R v Curtis
[2001] QCA 369
•07/09/2001
[2001] QCA 369
COURT OF APPEAL
McPHERSON JA
THOMAS JA
WHITE J
CA No 182 of 2001
SC No 254 of 1997
THE QUEEN
v.
CURTIS, Alexander Applicant
BRISBANE
DATE 07/09/2001
JUDGMENT
WHITE J: The applicant, Alexander Curtis, seeks an extension of time in which to appeal against conviction and for leave to appeal against sentence.
He was convicted on 21 February 1998 after a trial of one count of unlawfully supplying cannabis to a minor, one count of possession of cannabis, one count of indecent assault and one count of indecent assault with a circumstance of aggravation.
He was sentenced on 25 February 1998 to terms of imprisonment of two and a half years, nine months, 12 months and 18 months respectively with a recommendation for release on parole after serving nine months.
The applicant has previously sought an extension of time to appeal both conviction and sentence which was heard by this Court constituted by Justices Pincus, Ambrose and Lee on 26 May 1998. The application for an extension of time to appeal against conviction was refused but the applicant for an extension of time to appeal against sentence was allowed.
The sentence application was then further adjourned for further medical reports to be obtained. The sentence appeal was further adjourned for a further report on 26 August 1998. On 9 December 1998 the applicant filed a notice of abandonment in this Court.
On its face it refers only to the conviction for the supply of drugs which was count one on the indictment and indicated that the applicant did not intend further to prosecute his appeal and that he abandoned all further proceedings in regard thereto as from that date.

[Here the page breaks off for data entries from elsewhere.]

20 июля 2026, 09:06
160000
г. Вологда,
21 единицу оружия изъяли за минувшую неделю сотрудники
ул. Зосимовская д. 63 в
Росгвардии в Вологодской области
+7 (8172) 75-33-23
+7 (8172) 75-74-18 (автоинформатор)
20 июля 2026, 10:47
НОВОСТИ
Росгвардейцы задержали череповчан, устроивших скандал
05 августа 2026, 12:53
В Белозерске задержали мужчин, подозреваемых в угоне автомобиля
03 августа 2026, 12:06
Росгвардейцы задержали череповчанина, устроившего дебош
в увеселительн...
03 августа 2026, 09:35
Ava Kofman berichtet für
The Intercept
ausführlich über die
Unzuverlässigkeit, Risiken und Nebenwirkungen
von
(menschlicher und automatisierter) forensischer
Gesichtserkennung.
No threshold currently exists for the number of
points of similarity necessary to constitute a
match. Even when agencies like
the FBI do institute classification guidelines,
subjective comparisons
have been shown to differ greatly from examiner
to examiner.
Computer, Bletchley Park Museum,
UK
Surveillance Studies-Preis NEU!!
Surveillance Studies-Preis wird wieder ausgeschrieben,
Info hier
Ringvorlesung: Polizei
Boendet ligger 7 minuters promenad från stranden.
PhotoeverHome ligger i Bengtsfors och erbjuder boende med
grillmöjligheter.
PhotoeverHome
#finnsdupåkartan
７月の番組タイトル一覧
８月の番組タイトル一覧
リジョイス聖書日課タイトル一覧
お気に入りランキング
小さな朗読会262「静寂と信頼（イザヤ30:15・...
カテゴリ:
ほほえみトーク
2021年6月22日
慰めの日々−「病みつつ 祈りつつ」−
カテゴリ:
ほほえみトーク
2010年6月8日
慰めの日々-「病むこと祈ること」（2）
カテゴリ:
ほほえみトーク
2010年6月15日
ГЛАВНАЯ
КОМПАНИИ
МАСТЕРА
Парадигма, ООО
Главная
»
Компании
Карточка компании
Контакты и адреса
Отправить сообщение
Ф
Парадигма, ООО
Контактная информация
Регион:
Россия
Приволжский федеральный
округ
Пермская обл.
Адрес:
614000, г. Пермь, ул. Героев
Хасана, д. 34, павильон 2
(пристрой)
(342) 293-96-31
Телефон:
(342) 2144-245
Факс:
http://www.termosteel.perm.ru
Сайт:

If it was not intended to encompass the other sentences nothing has been done since to advance that application and might be said to have been abandoned de facto. The applicant was released from custody at his earliest discharge date after remissions on 5 November 1999.
The grounds for setting aside the conviction seem to be that the verdicts were unsafe and unsatisfactory and that Mr Curtis was victimised by an investigating police officer over some previous relationship between them. Before us today, the applicant contends that this victimisation continued in prison and continues to the extent of having his dog removed from his custody.
There is no matter being put before the Court either in writing by Mr Curtis or orally going to explain the delay or to suggest that there are new matters which have arisen since the Court last considered his appeal.
The only charge specifically involving police was count three which was the possession of marijuana charge. Contrary to what the applicant maintains in his letter to the Court of 11 August 2001 which constitutes his written submission he, himself, did give evidence at the trial.
The jury were appropriately directed about the evidence and in particular that the applicant had only to satisfy them on the balance of probabilities that he was unaware of the presence of the bags of marijuana in his house. The other charges were reliant for conviction upon the jury's assessment of the complainant and the applicant.
The guilty verdicts demonstrate that the jury was satisfied beyond reasonable doubt of the matters about which the complainant gave evidence. Subsequent medical assessment does not suggest any mental deficits to excuse the offending conduct.
No basis for entertaining any doubt about the safeness of the conviction has been shown which was not considered by this Court in 1998. If the applicant has not abandoned his application for leave to appeal with respect to counts 3, 4 and 5 the sentences have now been served and it would serve no purpose to consider any application. In any event, involved as count 1 did a degree of planning and cunning to enable the applicant to commit the further indecent assault offences the sentences imposed were not manifestly excessive.
I would refuse the application for the extension of time to appeal against conviction and to the extent that it might be said still to be on foot I would refuse the application for leave to appeal against sentence.
McPHERSON JA: I agree. A previous application for an extension of time within which to appeal against the conviction was refused by this Court. No additional material has been offered to justify making a new application or departing from the decision of this Court on the last occasion.
So, far as sentence is concerned the head sentence imposed on conviction has now expired and the applicant has no material interest in pursuing another application for an extension of time to appeal against sentence after he has already abandoned the first. I would therefore refuse both applications.
THOMAS JA: I agree.
McPHERSON JA: The order of the Court is that the applications for extension of time to appeal against conviction or for leave to appeal against sentence are refused.